WHAT YOU HAVE TO DO - Copying exactly, give the lines in the material below from the one with "克、碳水化合物24.5公克、糖23.2公克、鈉8.3毫克" to the one with "4、北京市律师协会行业纪律", ends included, and nothing besides.
============================================================
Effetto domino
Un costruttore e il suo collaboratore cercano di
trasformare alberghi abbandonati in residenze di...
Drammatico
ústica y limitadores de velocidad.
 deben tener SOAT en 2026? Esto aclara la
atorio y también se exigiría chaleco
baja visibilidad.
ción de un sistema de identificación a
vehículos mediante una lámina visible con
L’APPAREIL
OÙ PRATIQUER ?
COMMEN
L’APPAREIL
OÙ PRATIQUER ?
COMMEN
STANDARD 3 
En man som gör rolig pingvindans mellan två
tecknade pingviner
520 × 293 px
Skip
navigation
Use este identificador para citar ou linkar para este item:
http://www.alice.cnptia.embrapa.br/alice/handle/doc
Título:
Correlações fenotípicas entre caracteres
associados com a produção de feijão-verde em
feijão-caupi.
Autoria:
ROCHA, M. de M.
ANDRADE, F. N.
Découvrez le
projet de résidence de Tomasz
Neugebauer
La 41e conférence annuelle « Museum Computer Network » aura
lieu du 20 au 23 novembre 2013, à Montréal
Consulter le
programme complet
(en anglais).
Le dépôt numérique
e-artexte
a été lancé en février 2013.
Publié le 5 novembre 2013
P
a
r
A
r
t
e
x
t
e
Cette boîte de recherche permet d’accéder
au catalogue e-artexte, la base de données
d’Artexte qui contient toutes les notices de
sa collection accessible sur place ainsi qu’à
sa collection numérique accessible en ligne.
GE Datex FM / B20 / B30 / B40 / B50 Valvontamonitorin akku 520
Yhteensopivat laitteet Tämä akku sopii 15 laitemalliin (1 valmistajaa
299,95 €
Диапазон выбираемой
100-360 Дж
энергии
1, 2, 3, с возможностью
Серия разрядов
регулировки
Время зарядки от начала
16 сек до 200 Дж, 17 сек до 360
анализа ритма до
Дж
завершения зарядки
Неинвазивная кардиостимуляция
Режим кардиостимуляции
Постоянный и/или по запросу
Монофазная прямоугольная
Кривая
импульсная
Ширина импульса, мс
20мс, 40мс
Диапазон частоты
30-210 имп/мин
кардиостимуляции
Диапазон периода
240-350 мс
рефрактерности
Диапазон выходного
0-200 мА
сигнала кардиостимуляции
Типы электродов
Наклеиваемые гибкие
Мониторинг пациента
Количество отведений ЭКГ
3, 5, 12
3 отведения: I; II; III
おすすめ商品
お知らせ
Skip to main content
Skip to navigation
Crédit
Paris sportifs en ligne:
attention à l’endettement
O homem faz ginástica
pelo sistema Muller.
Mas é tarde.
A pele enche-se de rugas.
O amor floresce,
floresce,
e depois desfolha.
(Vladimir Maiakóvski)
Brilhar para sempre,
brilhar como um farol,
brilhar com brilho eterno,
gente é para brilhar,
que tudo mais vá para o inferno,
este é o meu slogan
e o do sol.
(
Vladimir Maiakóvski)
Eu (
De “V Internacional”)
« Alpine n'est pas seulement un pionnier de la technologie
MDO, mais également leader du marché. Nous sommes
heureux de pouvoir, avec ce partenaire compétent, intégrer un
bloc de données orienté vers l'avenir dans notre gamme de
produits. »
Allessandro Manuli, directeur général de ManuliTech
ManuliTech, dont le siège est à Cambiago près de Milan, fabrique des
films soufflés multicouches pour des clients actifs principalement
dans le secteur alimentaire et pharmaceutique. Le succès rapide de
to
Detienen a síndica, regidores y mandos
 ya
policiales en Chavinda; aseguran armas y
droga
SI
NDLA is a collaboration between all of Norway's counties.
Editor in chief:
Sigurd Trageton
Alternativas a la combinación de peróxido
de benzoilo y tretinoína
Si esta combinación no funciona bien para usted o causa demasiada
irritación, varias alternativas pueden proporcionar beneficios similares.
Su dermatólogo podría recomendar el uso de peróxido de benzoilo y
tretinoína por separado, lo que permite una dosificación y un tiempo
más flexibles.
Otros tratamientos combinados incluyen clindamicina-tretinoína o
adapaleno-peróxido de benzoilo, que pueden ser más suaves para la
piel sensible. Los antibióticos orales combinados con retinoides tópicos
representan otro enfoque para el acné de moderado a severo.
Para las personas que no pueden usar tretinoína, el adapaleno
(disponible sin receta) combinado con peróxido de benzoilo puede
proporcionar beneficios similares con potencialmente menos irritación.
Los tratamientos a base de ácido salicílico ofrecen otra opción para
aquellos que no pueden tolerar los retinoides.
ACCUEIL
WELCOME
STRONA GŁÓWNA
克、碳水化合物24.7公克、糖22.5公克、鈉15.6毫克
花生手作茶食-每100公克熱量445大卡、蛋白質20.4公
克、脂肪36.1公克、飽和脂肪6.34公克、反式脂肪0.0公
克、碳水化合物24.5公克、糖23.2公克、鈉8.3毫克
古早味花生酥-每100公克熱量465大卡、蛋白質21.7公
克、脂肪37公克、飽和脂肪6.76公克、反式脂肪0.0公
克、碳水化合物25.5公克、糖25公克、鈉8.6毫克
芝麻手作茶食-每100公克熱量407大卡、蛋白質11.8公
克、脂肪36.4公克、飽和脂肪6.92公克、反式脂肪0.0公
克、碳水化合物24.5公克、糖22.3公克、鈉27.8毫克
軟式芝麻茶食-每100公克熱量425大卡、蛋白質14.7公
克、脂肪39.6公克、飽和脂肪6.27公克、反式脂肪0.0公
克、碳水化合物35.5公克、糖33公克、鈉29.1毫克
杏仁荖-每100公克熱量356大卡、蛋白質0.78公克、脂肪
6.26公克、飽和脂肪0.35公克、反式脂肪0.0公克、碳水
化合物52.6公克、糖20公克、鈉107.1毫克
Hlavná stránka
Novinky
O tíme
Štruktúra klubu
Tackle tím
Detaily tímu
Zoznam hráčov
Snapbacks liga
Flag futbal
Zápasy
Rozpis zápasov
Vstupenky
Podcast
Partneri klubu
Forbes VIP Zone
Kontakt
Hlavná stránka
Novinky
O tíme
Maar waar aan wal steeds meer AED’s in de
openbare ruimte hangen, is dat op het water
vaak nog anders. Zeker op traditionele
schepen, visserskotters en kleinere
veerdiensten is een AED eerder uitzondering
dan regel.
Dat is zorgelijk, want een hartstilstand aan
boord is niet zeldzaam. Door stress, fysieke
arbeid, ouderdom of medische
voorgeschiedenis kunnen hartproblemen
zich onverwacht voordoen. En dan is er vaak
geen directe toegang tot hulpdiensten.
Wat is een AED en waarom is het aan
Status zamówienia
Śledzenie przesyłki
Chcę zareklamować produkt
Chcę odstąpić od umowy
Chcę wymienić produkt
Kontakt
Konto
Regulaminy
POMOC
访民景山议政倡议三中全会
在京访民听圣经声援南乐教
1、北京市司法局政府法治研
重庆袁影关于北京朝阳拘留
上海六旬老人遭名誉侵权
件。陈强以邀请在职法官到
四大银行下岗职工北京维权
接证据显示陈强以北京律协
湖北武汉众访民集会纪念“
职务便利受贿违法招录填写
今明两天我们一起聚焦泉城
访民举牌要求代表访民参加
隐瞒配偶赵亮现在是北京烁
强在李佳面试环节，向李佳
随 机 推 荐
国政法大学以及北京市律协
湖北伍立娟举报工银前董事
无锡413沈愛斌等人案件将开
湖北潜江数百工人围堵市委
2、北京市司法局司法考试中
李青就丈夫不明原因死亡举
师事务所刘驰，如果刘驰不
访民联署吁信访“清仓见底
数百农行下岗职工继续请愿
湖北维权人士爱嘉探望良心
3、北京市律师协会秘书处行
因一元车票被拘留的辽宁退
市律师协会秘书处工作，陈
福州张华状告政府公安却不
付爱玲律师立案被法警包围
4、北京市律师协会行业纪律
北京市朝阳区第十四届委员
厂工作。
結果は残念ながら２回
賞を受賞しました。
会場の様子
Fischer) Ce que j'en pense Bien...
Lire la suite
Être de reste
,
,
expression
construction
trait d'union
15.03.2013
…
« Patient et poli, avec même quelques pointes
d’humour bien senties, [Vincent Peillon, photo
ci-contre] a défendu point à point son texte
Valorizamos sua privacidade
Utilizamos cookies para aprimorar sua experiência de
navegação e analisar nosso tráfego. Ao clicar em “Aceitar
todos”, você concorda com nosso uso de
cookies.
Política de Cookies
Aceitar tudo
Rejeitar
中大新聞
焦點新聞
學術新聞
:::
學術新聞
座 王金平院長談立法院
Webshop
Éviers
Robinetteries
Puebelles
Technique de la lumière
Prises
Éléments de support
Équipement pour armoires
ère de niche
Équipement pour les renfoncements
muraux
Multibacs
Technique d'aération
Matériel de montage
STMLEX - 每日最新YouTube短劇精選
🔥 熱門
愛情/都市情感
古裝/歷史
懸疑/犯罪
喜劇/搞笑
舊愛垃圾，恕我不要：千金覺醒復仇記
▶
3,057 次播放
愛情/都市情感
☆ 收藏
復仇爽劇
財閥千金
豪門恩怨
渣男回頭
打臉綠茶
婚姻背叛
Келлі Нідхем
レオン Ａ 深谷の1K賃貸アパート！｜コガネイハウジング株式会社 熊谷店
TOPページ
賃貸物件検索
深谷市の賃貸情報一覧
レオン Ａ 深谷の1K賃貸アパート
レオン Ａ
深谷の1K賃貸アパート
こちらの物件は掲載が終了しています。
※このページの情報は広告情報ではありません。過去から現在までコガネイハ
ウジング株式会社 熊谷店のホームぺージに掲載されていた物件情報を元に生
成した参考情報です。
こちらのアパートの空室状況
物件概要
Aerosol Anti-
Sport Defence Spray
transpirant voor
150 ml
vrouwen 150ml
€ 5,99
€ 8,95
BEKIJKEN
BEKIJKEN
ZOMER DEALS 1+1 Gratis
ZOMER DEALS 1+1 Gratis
============================================================
ANSWER FOR THE TASK -
克、碳水化合物24.5公克、糖23.2公克、鈉8.3毫克
古早味花生酥-每100公克熱量465大卡、蛋白質21.7公
克、脂肪37公克、飽和脂肪6.76公克、反式脂肪0.0公
克、碳水化合物25.5公克、糖25公克、鈉8.6毫克
芝麻手作茶食-每100公克熱量407大卡、蛋白質11.8公
克、脂肪36.4公克、飽和脂肪6.92公克、反式脂肪0.0公
克、碳水化合物24.5公克、糖22.3公克、鈉27.8毫克
軟式芝麻茶食-每100公克熱量425大卡、蛋白質14.7公
克、脂肪39.6公克、飽和脂肪6.27公克、反式脂肪0.0公
克、碳水化合物35.5公克、糖33公克、鈉29.1毫克
杏仁荖-每100公克熱量356大卡、蛋白質0.78公克、脂肪
6.26公克、飽和脂肪0.35公克、反式脂肪0.0公克、碳水
化合物52.6公克、糖20公克、鈉107.1毫克
Hlavná stránka
Novinky
O tíme
Štruktúra klubu
Tackle tím
Detaily tímu
Zoznam hráčov
Snapbacks liga
Flag futbal
Zápasy
Rozpis zápasov
Vstupenky
Podcast
Partneri klubu
Forbes VIP Zone
Kontakt
Hlavná stránka
Novinky
O tíme
Maar waar aan wal steeds meer AED’s in de
openbare ruimte hangen, is dat op het water
vaak nog anders. Zeker op traditionele
schepen, visserskotters en kleinere
veerdiensten is een AED eerder uitzondering
dan regel.
Dat is zorgelijk, want een hartstilstand aan
boord is niet zeldzaam. Door stress, fysieke
arbeid, ouderdom of medische
voorgeschiedenis kunnen hartproblemen
zich onverwacht voordoen. En dan is er vaak
geen directe toegang tot hulpdiensten.
Wat is een AED en waarom is het aan
Status zamówienia
Śledzenie przesyłki
Chcę zareklamować produkt
Chcę odstąpić od umowy
Chcę wymienić produkt
Kontakt
Konto
Regulaminy
POMOC
访民景山议政倡议三中全会
在京访民听圣经声援南乐教
1、北京市司法局政府法治研
重庆袁影关于北京朝阳拘留
上海六旬老人遭名誉侵权
件。陈强以邀请在职法官到
四大银行下岗职工北京维权
接证据显示陈强以北京律协
湖北武汉众访民集会纪念“
职务便利受贿违法招录填写
今明两天我们一起聚焦泉城
访民举牌要求代表访民参加
隐瞒配偶赵亮现在是北京烁
强在李佳面试环节，向李佳
随 机 推 荐
国政法大学以及北京市律协
湖北伍立娟举报工银前董事
无锡413沈愛斌等人案件将开
湖北潜江数百工人围堵市委
2、北京市司法局司法考试中
李青就丈夫不明原因死亡举
师事务所刘驰，如果刘驰不
访民联署吁信访“清仓见底
数百农行下岗职工继续请愿
湖北维权人士爱嘉探望良心
3、北京市律师协会秘书处行
因一元车票被拘留的辽宁退
市律师协会秘书处工作，陈
福州张华状告政府公安却不
付爱玲律师立案被法警包围
4、北京市律师协会行业纪律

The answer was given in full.